• HEP questions

  • General discussion of passenger rail proposals and systems not otherwise covered in the specific forums in this category, including high speed rail.
General discussion of passenger rail proposals and systems not otherwise covered in the specific forums in this category, including high speed rail.

Moderators: mtuandrew, gprimr1

  by Darien Red Sox
 
How much Head End Power can an average locomotive provide? How much power dose a stranded passenger car use? Can more than one locomotive be providing the HEP?
  by pennsy
 
The EMD F-59PHI and PH will deliver 1000 hp to the HEP requirements for the train. Metrolink will add a second engine for trains over seven cars long.
  by DutchRailnut
 
Early commuter locomotives had only 450 to 550 Kw HEP sets, enough for about 10 single level cars.
Todays commuter locomotives like Genesis, PL42ac, MP36 and MP42 are equipped with 800Kw HEP supply.
The ALP 46 on NJT is even bigger at 1000 Kw or one Mega watt of HEP.
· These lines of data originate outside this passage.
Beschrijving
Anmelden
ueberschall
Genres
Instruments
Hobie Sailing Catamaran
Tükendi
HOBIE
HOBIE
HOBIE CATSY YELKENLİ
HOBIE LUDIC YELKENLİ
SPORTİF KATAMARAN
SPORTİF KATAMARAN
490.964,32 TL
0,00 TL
No only one locomotive can supply HEP to a train in USA, in Canada its set up different with a left and right trainline were one locomotive can supply left and other locomotive can supply right.
The Canadian cars have a selector switch to chose between the A (left) and B (right) trainline.
  by Darien Red Sox
 
Thanks,
How much power dose a bi-level or multiple level car use? If a railroad needed to run longer trains could they use the Canadian system? What about the Amtrak Auto Train which has a large number of cars?
  by amtrakhogger
 
DutchRailnut wrote:Early commuter locomotives had only 450 to 550 Kw HEP sets, enough for about 10 single level cars.
Todays commuter locomotives like Genesis, PL42ac, MP36 and MP42 are equipped with 800Kw HEP supply.
The ALP 46 on NJT is even bigger at 1000 Kw or one Mega watt of HEP.
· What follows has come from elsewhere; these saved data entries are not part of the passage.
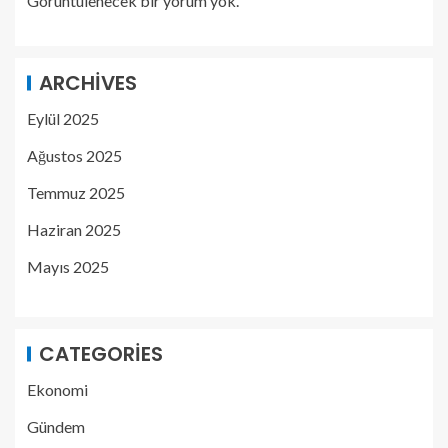
Görüntülenecek bir yorum yok.
ARCHIVES
Eylül 2025
Ağustos 2025
Temmuz 2025
Haziran 2025
Mayıs 2025
CATEGORIES
Ekonomi
Gündem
No only one locomotive can supply HEP to a train in USA, in Canada its set up different with a left and right trainline were one locomotive can supply left and other locomotive can supply right.
The Canadian cars have a selector switch to chose between the A (left) and B (right) trainline.
GE P30CH's were set up to provide HEP from more than one unit in a mu'ed consist and Amtrak AEM7 series 947-953 also
had HEP converters that could run in multiple (but has since been disabled.)
  by SlowFreight
 
On Metra's ex-C&NW lines, a single F40 carving out 700hp for HEP could power 11 bilevels and still have 2500hp for traction. Since the E8's only had 2250 and still pulled 11 cars, this was actually a step up in performance. But during the F7/E8 era in Chicago, it was universal to use separate HEP gensets and leave the prime movers for traction power only.